Exercise aim: Which lines below contain "gauge"? Copy every one of them.

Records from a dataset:
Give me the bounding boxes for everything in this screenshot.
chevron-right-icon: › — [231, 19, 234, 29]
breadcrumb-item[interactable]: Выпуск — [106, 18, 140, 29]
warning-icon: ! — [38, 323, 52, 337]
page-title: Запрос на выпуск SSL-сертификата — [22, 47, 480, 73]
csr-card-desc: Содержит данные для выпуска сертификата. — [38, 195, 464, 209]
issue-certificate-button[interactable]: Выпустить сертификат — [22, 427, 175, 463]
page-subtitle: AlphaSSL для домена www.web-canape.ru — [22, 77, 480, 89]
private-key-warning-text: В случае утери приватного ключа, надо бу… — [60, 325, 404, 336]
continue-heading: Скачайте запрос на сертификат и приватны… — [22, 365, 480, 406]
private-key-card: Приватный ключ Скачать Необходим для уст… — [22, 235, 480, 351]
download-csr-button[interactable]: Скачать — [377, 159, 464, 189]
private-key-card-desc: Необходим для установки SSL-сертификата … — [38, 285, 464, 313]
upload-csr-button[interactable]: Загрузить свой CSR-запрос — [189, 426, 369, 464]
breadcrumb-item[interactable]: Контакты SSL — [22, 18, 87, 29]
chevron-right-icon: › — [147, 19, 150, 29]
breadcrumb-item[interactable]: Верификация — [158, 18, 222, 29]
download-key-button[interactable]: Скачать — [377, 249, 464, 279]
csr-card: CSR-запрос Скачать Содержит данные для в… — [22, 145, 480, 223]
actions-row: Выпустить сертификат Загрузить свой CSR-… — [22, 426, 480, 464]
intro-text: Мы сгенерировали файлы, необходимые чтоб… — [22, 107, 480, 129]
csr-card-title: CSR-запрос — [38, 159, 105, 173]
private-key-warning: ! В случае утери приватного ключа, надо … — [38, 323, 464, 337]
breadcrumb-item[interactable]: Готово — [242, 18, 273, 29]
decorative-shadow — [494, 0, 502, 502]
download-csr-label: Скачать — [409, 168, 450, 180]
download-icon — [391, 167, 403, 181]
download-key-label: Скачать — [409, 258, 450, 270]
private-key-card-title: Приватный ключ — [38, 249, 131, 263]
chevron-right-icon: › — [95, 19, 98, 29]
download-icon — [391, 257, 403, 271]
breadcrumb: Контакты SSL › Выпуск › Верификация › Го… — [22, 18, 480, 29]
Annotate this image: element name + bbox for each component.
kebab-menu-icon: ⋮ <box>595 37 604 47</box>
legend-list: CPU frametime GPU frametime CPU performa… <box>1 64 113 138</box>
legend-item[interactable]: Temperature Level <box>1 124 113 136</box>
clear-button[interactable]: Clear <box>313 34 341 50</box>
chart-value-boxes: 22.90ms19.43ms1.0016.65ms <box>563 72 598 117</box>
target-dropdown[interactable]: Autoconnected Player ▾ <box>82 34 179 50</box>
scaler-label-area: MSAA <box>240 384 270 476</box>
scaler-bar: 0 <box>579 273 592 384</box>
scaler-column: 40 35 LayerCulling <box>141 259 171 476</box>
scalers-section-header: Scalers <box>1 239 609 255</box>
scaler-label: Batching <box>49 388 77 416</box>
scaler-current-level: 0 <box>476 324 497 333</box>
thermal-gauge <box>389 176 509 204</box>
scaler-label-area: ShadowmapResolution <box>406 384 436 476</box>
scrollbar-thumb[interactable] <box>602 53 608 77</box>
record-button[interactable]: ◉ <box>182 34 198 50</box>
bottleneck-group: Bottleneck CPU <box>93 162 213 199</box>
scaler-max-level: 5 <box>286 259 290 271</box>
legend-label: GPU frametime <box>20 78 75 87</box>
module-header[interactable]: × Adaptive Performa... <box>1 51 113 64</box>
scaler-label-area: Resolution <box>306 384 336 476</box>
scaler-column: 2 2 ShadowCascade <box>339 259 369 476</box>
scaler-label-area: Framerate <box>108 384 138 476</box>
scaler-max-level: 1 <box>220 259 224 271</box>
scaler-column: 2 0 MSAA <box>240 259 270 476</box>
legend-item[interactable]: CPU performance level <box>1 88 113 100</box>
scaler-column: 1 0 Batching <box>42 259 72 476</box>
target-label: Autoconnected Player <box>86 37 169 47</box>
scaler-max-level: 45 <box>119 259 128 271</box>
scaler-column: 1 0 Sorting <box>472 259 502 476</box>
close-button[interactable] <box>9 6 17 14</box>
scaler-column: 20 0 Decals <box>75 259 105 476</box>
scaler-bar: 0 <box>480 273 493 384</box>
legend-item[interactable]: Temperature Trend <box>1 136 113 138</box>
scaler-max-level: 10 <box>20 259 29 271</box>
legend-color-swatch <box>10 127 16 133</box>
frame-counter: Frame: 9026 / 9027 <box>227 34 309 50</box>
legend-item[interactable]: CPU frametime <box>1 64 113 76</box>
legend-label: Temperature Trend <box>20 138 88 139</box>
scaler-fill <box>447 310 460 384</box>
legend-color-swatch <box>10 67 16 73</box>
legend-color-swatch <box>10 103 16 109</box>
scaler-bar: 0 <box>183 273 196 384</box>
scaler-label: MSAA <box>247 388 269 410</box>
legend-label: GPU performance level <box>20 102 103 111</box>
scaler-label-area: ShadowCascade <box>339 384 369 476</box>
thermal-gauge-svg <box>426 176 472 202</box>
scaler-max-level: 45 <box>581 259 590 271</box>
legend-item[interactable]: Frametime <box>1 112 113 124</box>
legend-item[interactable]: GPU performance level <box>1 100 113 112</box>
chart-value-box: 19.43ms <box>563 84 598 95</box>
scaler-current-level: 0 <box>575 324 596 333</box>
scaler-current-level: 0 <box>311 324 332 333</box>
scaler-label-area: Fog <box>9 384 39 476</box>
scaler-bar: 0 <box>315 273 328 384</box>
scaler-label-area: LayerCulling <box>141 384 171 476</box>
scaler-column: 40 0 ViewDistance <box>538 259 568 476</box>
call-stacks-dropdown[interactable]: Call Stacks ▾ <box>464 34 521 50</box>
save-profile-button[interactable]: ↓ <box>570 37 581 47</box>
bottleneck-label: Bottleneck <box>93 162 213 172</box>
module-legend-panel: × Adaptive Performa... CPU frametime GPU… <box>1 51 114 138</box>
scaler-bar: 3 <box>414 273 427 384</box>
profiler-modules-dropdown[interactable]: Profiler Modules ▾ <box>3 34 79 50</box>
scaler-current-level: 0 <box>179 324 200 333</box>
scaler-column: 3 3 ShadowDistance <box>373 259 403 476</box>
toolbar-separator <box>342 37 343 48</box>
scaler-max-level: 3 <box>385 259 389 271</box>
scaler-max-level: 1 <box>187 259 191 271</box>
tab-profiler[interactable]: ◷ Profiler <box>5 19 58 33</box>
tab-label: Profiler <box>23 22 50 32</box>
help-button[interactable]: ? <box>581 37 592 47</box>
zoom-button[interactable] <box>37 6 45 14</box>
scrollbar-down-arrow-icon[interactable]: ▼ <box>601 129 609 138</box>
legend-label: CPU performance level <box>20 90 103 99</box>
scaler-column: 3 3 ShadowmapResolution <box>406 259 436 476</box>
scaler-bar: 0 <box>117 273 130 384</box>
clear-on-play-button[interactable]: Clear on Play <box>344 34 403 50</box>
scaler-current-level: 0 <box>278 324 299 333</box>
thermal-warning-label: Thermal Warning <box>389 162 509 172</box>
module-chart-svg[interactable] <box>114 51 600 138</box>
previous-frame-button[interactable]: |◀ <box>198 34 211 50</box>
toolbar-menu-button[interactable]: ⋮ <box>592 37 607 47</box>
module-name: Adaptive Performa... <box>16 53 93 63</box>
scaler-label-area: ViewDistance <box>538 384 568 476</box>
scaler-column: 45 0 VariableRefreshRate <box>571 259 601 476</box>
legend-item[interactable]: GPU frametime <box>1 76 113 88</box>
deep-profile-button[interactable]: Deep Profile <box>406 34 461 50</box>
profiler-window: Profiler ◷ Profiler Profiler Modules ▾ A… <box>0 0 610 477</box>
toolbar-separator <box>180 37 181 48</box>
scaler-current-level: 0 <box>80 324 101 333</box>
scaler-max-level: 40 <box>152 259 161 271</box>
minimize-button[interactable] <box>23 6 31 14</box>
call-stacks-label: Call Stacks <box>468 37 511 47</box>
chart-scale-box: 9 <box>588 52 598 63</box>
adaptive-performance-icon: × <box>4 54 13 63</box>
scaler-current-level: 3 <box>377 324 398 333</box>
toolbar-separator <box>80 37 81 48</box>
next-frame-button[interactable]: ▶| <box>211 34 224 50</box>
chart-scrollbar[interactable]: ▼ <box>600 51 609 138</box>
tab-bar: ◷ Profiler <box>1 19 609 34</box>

Task solution:
thermal-gauge <box>389 176 509 204</box>
thermal-gauge-svg <box>426 176 472 202</box>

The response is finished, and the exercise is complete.